■ Exercise description
In the entries below, find each line with the word "انہیں" and pull it out.

■ Data shown

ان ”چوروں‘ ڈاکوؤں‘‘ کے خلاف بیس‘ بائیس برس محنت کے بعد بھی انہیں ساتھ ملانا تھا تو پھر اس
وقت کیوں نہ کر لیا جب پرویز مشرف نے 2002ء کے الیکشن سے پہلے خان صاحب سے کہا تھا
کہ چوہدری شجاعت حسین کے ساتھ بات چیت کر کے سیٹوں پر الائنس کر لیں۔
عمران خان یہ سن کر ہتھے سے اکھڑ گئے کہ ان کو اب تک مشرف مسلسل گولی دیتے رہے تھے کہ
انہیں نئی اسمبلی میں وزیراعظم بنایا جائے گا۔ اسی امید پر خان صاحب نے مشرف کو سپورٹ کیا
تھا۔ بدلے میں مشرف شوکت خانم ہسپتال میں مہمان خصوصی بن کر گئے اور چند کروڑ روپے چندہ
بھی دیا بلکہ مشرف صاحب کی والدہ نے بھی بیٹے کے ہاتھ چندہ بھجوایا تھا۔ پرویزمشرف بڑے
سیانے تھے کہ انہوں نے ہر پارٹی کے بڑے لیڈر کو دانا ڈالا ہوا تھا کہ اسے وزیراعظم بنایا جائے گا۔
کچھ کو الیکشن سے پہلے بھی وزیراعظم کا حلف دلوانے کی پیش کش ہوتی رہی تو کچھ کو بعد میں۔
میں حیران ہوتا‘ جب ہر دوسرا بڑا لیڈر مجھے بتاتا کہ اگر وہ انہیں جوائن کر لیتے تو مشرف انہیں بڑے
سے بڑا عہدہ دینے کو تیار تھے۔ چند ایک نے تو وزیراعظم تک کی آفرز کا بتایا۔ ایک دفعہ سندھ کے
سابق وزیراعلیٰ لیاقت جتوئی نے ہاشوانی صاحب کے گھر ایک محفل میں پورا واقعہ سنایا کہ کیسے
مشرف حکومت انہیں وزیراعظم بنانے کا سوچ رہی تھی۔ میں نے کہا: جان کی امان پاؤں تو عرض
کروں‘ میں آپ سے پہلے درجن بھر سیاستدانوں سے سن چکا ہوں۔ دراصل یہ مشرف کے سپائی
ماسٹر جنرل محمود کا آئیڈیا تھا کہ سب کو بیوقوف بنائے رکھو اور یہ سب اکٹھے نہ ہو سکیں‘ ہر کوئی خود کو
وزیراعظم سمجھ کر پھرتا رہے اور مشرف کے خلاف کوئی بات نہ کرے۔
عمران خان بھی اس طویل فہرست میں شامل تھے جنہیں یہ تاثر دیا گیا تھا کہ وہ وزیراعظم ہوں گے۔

■ Exercise result
ان ”چوروں‘ ڈاکوؤں‘‘ کے خلاف بیس‘ بائیس برس محنت کے بعد بھی انہیں ساتھ ملانا تھا تو پھر اس
انہیں نئی اسمبلی میں وزیراعظم بنایا جائے گا۔ اسی امید پر خان صاحب نے مشرف کو سپورٹ کیا
میں حیران ہوتا‘ جب ہر دوسرا بڑا لیڈر مجھے بتاتا کہ اگر وہ انہیں جوائن کر لیتے تو مشرف انہیں بڑے
مشرف حکومت انہیں وزیراعظم بنانے کا سوچ رہی تھی۔ میں نے کہا: جان کی امان پاؤں تو عرض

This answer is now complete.